Diagnostic automatisation : ce que je regarde avant de parler outil
Une règle de diagnostic pour revenir à la boucle de feedback réelle avant de choisir un outil, lancer une automatisation ou accepter une piste technique trop lourde.
Quand un client me dit “il faut automatiser” ou “il faut mettre tel outil”, je ne pars pas du principe qu’il a tort.
Mais je ne pars pas non plus du principe qu’il a raison.
Dans un cas récent, le sujet arrivait par le développement et l’infrastructure. L’équipe avait du mal à livrer vite. La première piste formulée était assez claire : utiliser Docker depuis le poste du développeur, dans la CI, puis jusqu’à la production.
Sur le papier, la direction n’était pas absurde. Elle pouvait même avoir du sens à moyen terme.
Mais ce n’était pas encore un diagnostic. C’était une solution proposée avant d’avoir regardé tout ce qui ralentissait vraiment le flux.
La collecte a fait apparaître des signaux
Je n’ai pas eu un moment où tout a basculé d’un coup.
Pendant la collecte, les développeurs parlaient de leurs frictions quotidiennes, la QA décrivait une charge qui débordait, et certaines habitudes d’infrastructure apparaissaient comme normales alors qu’elles coûtaient du temps ou de l’argent.
C’est au moment de construire la roadmap que les pièces se sont alignées.
La piste Docker restait intéressante, mais trop lourde pour traiter les urgences. Elle demandait beaucoup de changements, beaucoup de coordination, et une trajectoire difficile à faire passer en une seule phase courte.
Le premier gain était ailleurs.
Les signaux qui comptaient vraiment
Le premier signal venait des développeurs.
Changer de branche pouvait prendre environ quinze minutes, à cause d’une synchronisation entre le poste du développeur et l’instance de développement en SFTP. Ce n’est pas seulement quinze minutes perdues. C’est aussi une friction qui décourage les tests sur plusieurs versions, rend les revues de code moins confortables, et laisse passer plus facilement des erreurs.
Le deuxième signal venait de la QA.
Elle était débordée. Elle portait les tests de non-régression, beaucoup de tests utilisateurs, et n’avait plus assez de place pour faire correctement les tests fonctionnels qui valident qu’une fonctionnalité vendue à un client marche vraiment.

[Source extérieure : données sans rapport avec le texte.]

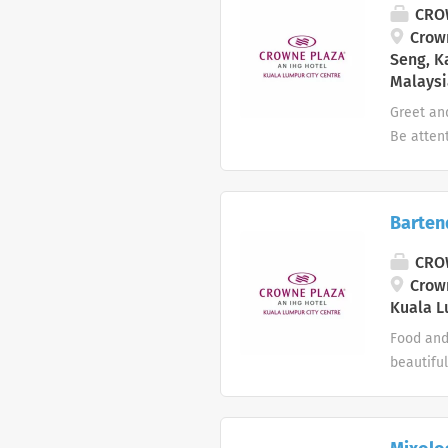
day: Peo
CROW
preparat
Crown
Seng, K
Malaysi
Greet an
Be atten
accordin
consumpt
incidents
Barten
whenever
tables in
CROW
and floo
Crown
wait staf
Kuala L
Food and 
beautiful
hotel Bar
Whether y
devoted 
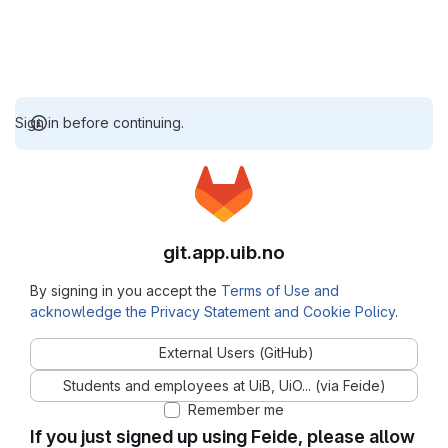
Sign in before continuing.
git.app.uib.no
By signing in you accept the
Terms of Use and
acknowledge the Privacy Statement and Cookie Policy
.
External Users (GitHub)
Students and employees at UiB, UiO... (via Feide)
Remember me
If you just signed up using Feide, please allow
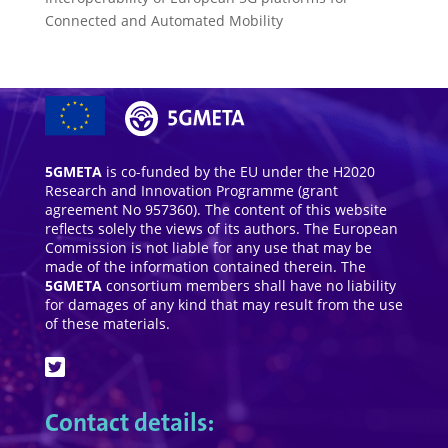
Connected and Automated Mobility
5GMETA
is co-funded by the EU under the H2020
Research and Innovation Programme (grant
agreement No 957360). The content of this website
reflects solely the views of its authors. The European
Commission is not liable for any use that may be
made of the information contained therein. The
5GMETA
consortium members shall have no liability
for damages of any kind that may result from the use
of these materials.
Contact details:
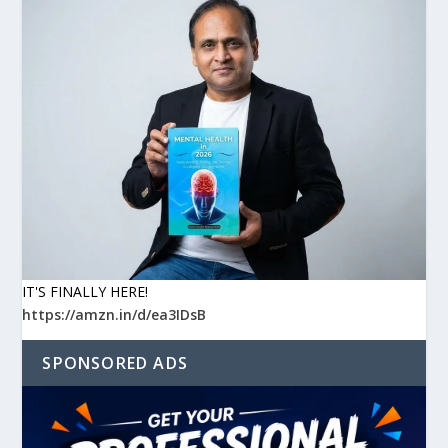
IT'S FINALLY HERE!
https://amzn.in/d/ea3IDsB
SPONSORED ADS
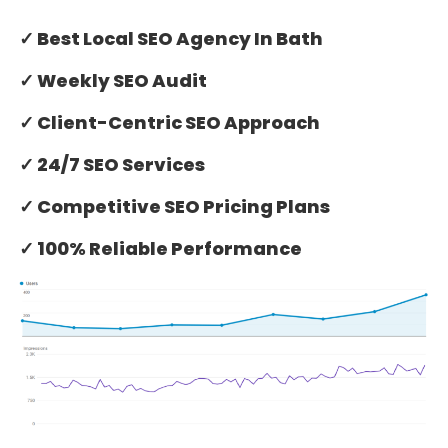
✓ Best Local SEO Agency In Bath
✓ Weekly SEO Audit
✓ Client-Centric SEO Approach
✓ 24/7 SEO Services
✓ Competitive SEO Pricing Plans
✓ 100% Reliable Performance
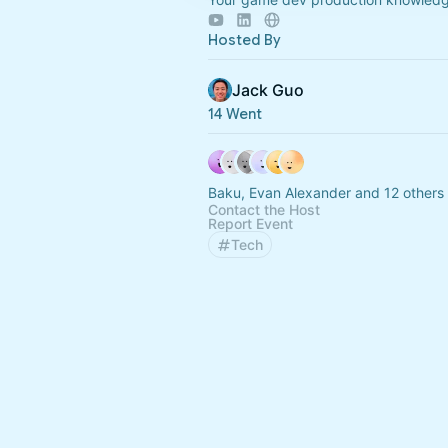
Hosted By
Jack Guo
14 Went
Baku, Evan Alexander and 12 others
Contact the Host
Report Event
Tech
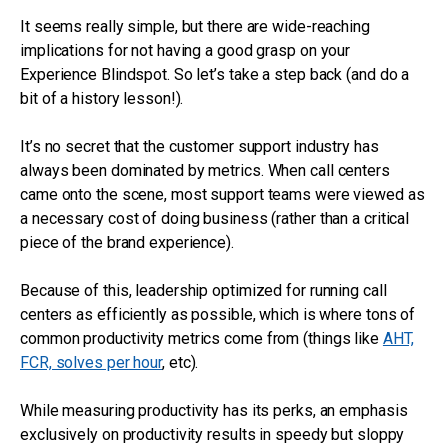
It seems really simple, but there are wide-reaching
implications for not having a good grasp on your
Experience Blindspot. So let’s take a step back (and do a
bit of a history lesson!).
It’s no secret that the customer support industry has
always been dominated by metrics. When call centers
came onto the scene, most support teams were viewed as
a necessary cost of doing business (rather than a critical
piece of the brand experience).
Because of this, leadership optimized for running call
centers as efficiently as possible, which is where tons of
common productivity metrics come from (things like
AHT,
FCR, solves per hour
, etc).
While measuring productivity has its perks, an emphasis
exclusively on productivity results in speedy but sloppy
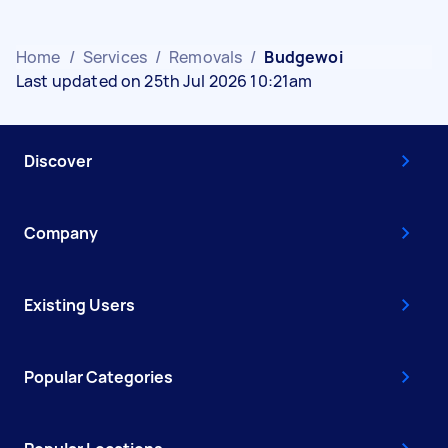
Home
/
Services
/
Removals
/
Budgewoi
Last updated on 25th Jul 2026 10:21am
Discover
Company
Existing Users
Popular Categories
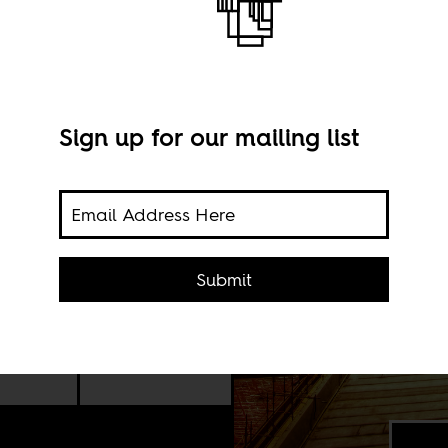
Sign up for our mailing list
aba’s
ican
Submit
er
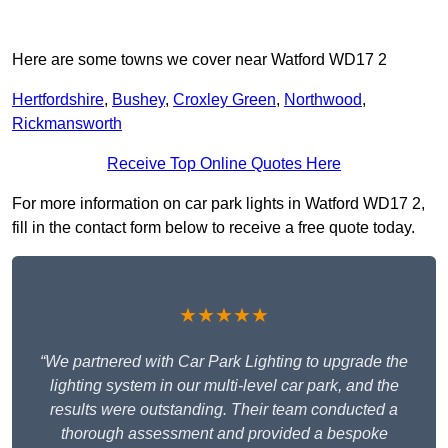
Here are some towns we cover near Watford WD17 2
Hertfordshire
,
Bushey
,
Croxley Green
,
Northwood
,
Rickmansworth
Receive Top Online Quotes Here
For more information on car park lights in Watford WD17 2,
fill in the contact form below to receive a free quote today.
★★★★★
“We partnered with Car Park Lighting to upgrade the
lighting system in our multi-level car park, and the
results were outstanding. Their team conducted a
thorough assessment and provided a bespoke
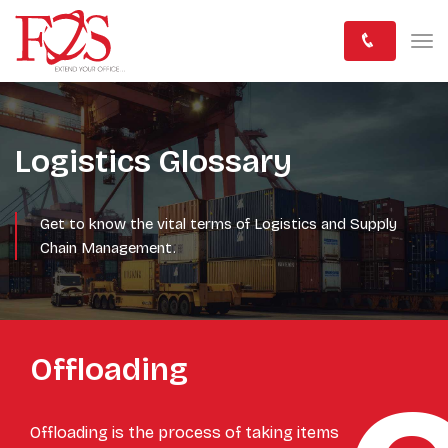
Logistics Glossary
Get to know the vital terms of Logistics and Supply
Chain Management.
Offloading
Offloading is the process of taking items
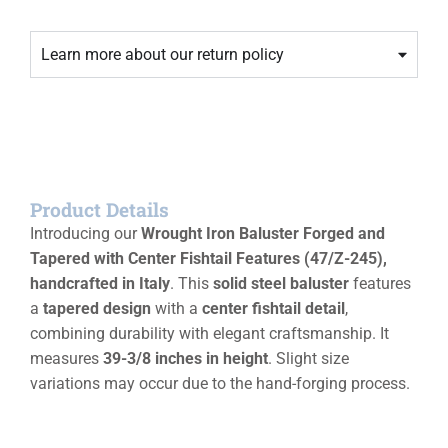
Learn more about our return policy
Product Details
Introducing our
Wrought Iron Baluster Forged and
Tapered with Center Fishtail Features (47/Z-245),
handcrafted in Italy
. This
solid steel baluster
features
a
tapered design
with a
center fishtail detail
,
combining durability with elegant craftsmanship. It
measures
39-3/8 inches in height
. Slight size
variations may occur due to the hand-forging process.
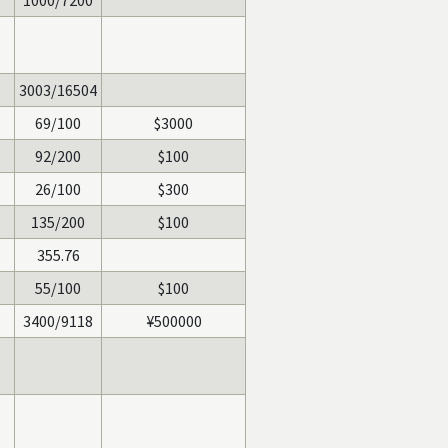
1000/7200
3003/16504
69/100
$3000
92/200
$100
26/100
$300
135/200
$100
355.76
55/100
$100
3400/9118
¥500000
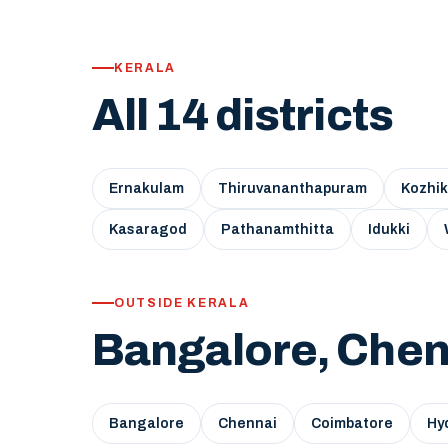
KERALA
All 14 districts
Ernakulam
Thiruvananthapuram
Kozhi
Kasaragod
Pathanamthitta
Idukki
OUTSIDE KERALA
Bangalore, Chen
Bangalore
Chennai
Coimbatore
Hy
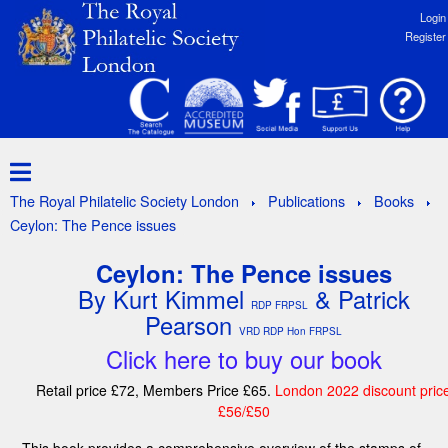
Login
Register
The Royal Philatelic Society London
Publications
Books
Ceylon: The Pence issues
Ceylon: The Pence issues
By Kurt Kimmel
& Patrick
RDP FRPSL
Pearson
VRD RDP Hon FRPSL
Click here to buy our book
Retail price £72, Members Price £65.
London 2022 discount pric
£56/£50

Le troisième signal venait de la CI.
GitLab pouvait signaler des erreurs au moment du push, mais cela ne changeait pas vraiment le flux : on poussait quand même, et la CI servait surtout à déplacer le code vers la QA, pas à sécuriser la livraison.
À ce stade, parler seulement de Docker aurait été trop court.
Avant l’outil, regarder la boucle de feedback
Une automatisation ou un outil peut être utile. Mais si la boucle de feedback est lente, floue ou non bloquante, l’outil arrive souvent trop tôt.
Dans ce cas, les sujets court terme étaient plus proches du quotidien :
- simplifier les environnements de développement
- réduire le coût des changements de branche
- ajouter des tests côté dev
- rendre la CI plus utile avant que le code arrive en QA
- clarifier ce qui doit bloquer, alerter ou simplement informer
- traiter les coûts d’infrastructure qui tournaient sans usage réel
Ce sont des sujets moins spectaculaires qu’une trajectoire Docker complète. Mais ils répondaient mieux au problème immédiat : livrer plus vite, avec moins de frictions et moins d’erreurs.
Les cinq questions que je garde
Avant de parler outil, je reviens toujours à quelques questions simples.
Est-ce que le problème revient souvent ?
Où sont les exceptions ?
Quel est le coût réel : temps, erreurs, relances, attente, dépendance à une personne ?
Que se passe-t-il si une automatisation se trompe ou si un signal est ignoré ?
Qui devra maintenir la solution quand elle ne marchera pas comme prévu ?
Si les réponses sont floues, je ne parle pas encore de solution. Je commence par rendre le sujet assez clair pour décider.
Parfois, la bonne suite est bien une automatisation. Parfois, c’est une simplification. Parfois, c’est une roadmap en deux temps : traiter d’abord ce qui bloque aujourd’hui, puis garder une piste technique plus ambitieuse pour plus tard.
Dans ce cas, Docker n’a pas disparu de la réflexion. Il a simplement repris sa place : une direction possible à moyen terme, pas le premier levier pour éteindre le feu.